6. The method of claim 5 , wherein the PHICH resources are informed by a bitmap which has a size of the number of PHICH resources.
A method for managing Physical Hybrid Automatic Repeat Request Indicator Channel (PHICH) resources in wireless communication systems addresses the challenge of efficiently allocating and signaling PHICH resources to user equipment (UE) in a cellular network. The method involves using a bitmap to inform the UE about the available PHICH resources, where the bitmap size corresponds to the number of PHICH resources. Each bit in the bitmap represents the status of a specific PHICH resource, indicating whether it is available or occupied. This approach allows the network to dynamically allocate PHICH resources based on current traffic conditions, improving resource utilization and reducing signaling overhead. The bitmap is transmitted to the UE as part of the downlink control information, enabling the UE to identify and decode the appropriate PHICH resources for receiving acknowledgment or negative acknowledgment signals. This method enhances the efficiency of hybrid automatic repeat request (HARQ) processes by ensuring timely and accurate feedback for uplink transmissions. The use of a bitmap provides a scalable and flexible solution for managing PHICH resources, accommodating varying network loads and user demands.
7. The method of claim 5 , wherein a PHICH resource among the number of PHICH resources for each of the multiple UEs is determined as a next starting subframe of a control channel plus K subframes after transmitting the UL data.

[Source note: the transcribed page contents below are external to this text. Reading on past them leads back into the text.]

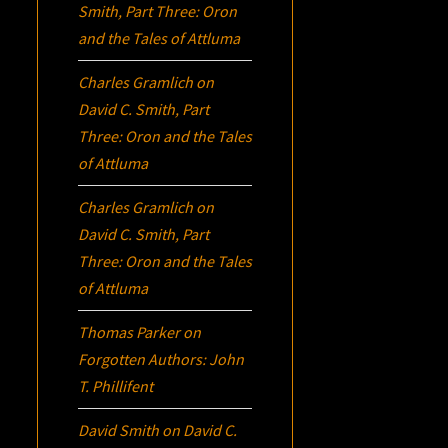
Smith, Part Three:
Oron
and the Tales of Attluma
Charles Gramlich
on
David C. Smith, Part
Three:
Oron
and the Tales
of Attluma
Charles Gramlich
on
David C. Smith, Part
Three:
Oron
and the Tales
of Attluma
Thomas Parker
on
Forgotten Authors: John
T. Phillifent
David Smith
on
David C.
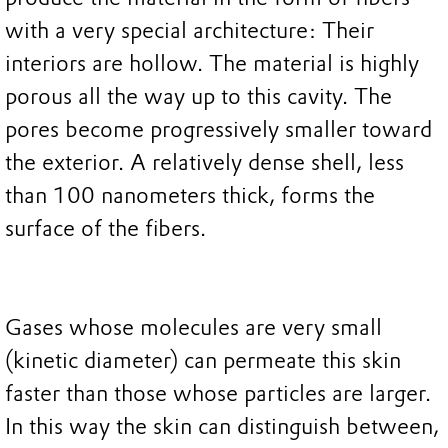
with a very special architecture: Their
interiors are hollow. The material is highly
porous all the way up to this cavity. The
pores become progressively smaller toward
the exterior. A relatively dense shell, less
than 100 nanometers thick, forms the
surface of the fibers.
Gases whose molecules are very small
(kinetic diameter) can permeate this skin
faster than those whose particles are larger.
In this way the skin can distinguish between,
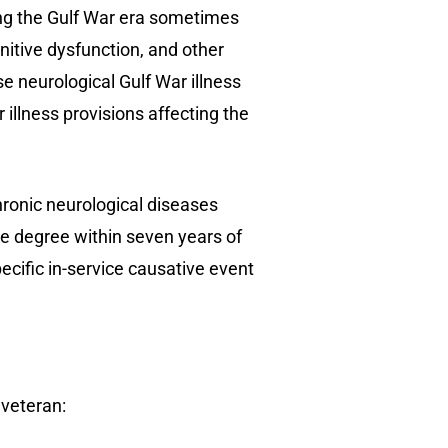
ng the Gulf War era sometimes
nitive dysfunction, and other
 neurological Gulf War illness
illness provisions affecting the
ronic neurological diseases
e degree within seven years of
ecific in-service causative event
 veteran:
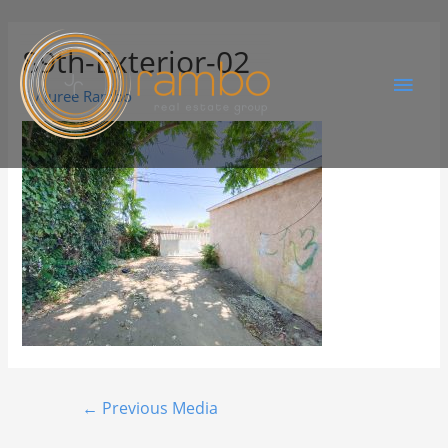
89th-Exterior-02
By
Juree Rambo
←
Previous Media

This invention relates to wireless communication systems, specifically to the allocation and determination of Physical Hybrid Automatic Repeat Request Indicator Channel (PHICH) resources for multiple user equipment (UE) devices in a cellular network. The problem addressed is the efficient and timely allocation of PHICH resources to ensure reliable uplink (UL) data transmission and acknowledgment (ACK/NACK) feedback in a manner that minimizes delays and optimizes resource utilization. The method involves determining a PHICH resource for each UE by calculating a starting subframe based on the transmission of UL data. Specifically, the PHICH resource is assigned as the next available subframe following the transmission of the UL data, adjusted by a fixed offset of K subframes. This ensures that the PHICH resource is allocated in a predictable and synchronized manner, reducing the likelihood of collisions and improving the efficiency of ACK/NACK feedback. The method also accounts for the dynamic allocation of multiple PHICH resources to support concurrent UL transmissions from multiple UEs, ensuring that each UE receives timely feedback without resource contention. The invention is particularly useful in high-density wireless networks where efficient resource management is critical to maintaining low-latency communication and high throughput. By standardizing the PHICH resource allocation process, the method enhances the reliability and performance of UL data transmission in cellular networks.

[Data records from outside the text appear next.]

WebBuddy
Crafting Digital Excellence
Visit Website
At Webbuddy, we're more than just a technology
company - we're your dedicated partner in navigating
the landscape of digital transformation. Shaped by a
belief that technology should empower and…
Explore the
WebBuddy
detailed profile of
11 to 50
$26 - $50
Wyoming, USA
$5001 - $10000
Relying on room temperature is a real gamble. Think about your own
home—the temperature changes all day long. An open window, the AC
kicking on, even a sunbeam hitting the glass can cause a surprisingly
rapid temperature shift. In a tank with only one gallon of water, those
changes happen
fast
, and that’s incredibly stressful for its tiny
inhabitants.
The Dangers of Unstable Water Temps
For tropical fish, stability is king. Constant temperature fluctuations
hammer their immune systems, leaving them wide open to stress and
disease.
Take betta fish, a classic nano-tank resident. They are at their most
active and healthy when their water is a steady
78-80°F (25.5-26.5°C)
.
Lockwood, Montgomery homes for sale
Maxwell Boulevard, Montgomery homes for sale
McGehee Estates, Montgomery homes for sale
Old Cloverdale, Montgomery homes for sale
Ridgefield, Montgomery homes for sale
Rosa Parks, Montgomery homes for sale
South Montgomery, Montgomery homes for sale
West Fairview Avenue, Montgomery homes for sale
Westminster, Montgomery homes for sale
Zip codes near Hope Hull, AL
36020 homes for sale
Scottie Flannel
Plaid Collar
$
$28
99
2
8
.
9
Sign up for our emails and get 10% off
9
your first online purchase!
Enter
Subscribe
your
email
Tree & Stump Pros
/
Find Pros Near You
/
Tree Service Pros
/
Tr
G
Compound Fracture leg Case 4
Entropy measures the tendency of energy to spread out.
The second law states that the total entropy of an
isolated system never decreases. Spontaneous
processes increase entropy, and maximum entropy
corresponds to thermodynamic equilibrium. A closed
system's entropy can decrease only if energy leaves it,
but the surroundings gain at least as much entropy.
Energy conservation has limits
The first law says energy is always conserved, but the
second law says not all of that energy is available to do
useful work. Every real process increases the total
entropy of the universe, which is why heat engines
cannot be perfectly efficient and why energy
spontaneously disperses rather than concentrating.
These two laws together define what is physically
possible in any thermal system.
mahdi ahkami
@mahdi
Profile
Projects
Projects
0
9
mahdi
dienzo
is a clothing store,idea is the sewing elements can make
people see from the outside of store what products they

8. The method of claim 1 , wherein the group-common PHICH is transmitted for each of a plurality of subbands.
Technical Summary: This invention relates to wireless communication systems, specifically to the transmission of physical hybrid automatic repeat request indicator channel (PHICH) signals in a multi-subband environment. The problem addressed is the efficient transmission of acknowledgment (ACK/NACK) feedback for multiple subbands in a wireless network, particularly in scenarios where different user groups share the same frequency resources. The invention describes a method where a group-common PHICH is transmitted for each of multiple subbands. This approach allows a base station to send ACK/NACK feedback to multiple user equipment (UE) devices simultaneously, improving spectral efficiency and reducing overhead. The group-common PHICH is designed to carry feedback for a group of UEs rather than individual devices, enabling more efficient resource utilization. The transmission occurs across multiple subbands, ensuring that feedback is available for all frequency segments used in the communication system. The method ensures that UEs can receive feedback for their respective subbands without requiring separate PHICH transmissions for each device, reducing signaling overhead and improving system performance. This is particularly useful in systems with high user density or where multiple subbands are used to enhance capacity and coverage. The invention optimizes the use of control channel resources while maintaining reliable feedback transmission for hybrid automatic repeat request (HARQ) operations.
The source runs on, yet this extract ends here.